Западная культура необыкновенно динамична, ей присущ экспанентный рост. Мир за ней не поспевает - но при этом невольно втягивается в ту же головокружительную орбиту. И это воспринимается как глубокая культурная травма. Для этого совсем не обязательно прямое столкновение цивилизаций: в этом слове есть оттенок некоего агрессивного выбора, нацеленности на борьбу, - которой на деле может и не быть. Америка как раз не агрессивна. Но достаточно рядоположенности, сопоставленности разных культур, чтобы вспыхнула искра, чреватая взрывом.
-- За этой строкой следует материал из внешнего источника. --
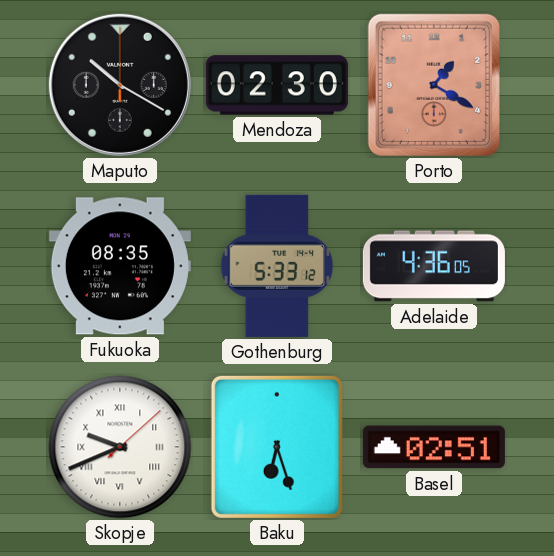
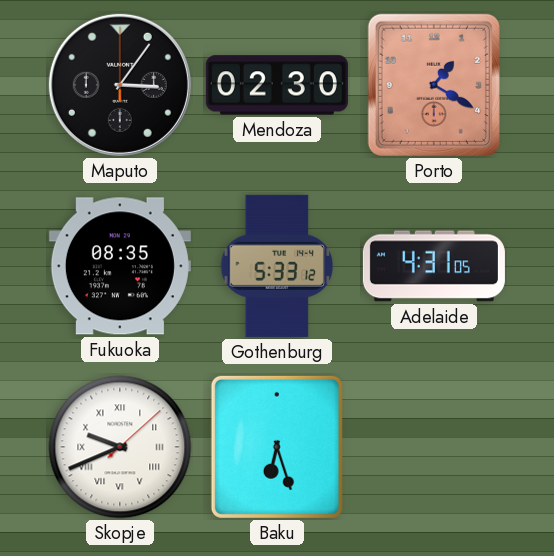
Maputo: 10:20 -> 3:06
Adelaide: 4:36 -> 4:31
Basel: 02:51 -> none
Происходит какое-то чуть ли не биологическое отторжение западной культурной ткани в традиционалистских обществах - или просто в странах, не поспевающих за сумасшедшим темпом нынешнего цивилизационного движения.
Вот скорее юмористическая иллюстрация нашей сегодняшней темы на русском примере - из эренбурговского "Хулио Хуренито" (1921), о тогдашних русских штокхаузенах:
Красноармеец Кривенко, бывший семинарист, пытался взорвать старой ручной гранатой Спасские казармы... Арестованный, он объяснил сбивчиво, но с подкупающей откровенностью, что на днях его водили с товарищами в музей, и он видел там необычайные картины, летящие во все стороны дома, рассеченных на кусочки фиолетовых женщин, семь чашек на одном блюдце и страшные оранжевые квадраты. Там он что-то понял - что именно, объяснить не сумел. Но, вернувшись в казарму, услышав запах портянок, увидев нары, сундучки и миски с супом, он сразу решил, что два эти мира несовместимы и один из них должен погибнуть.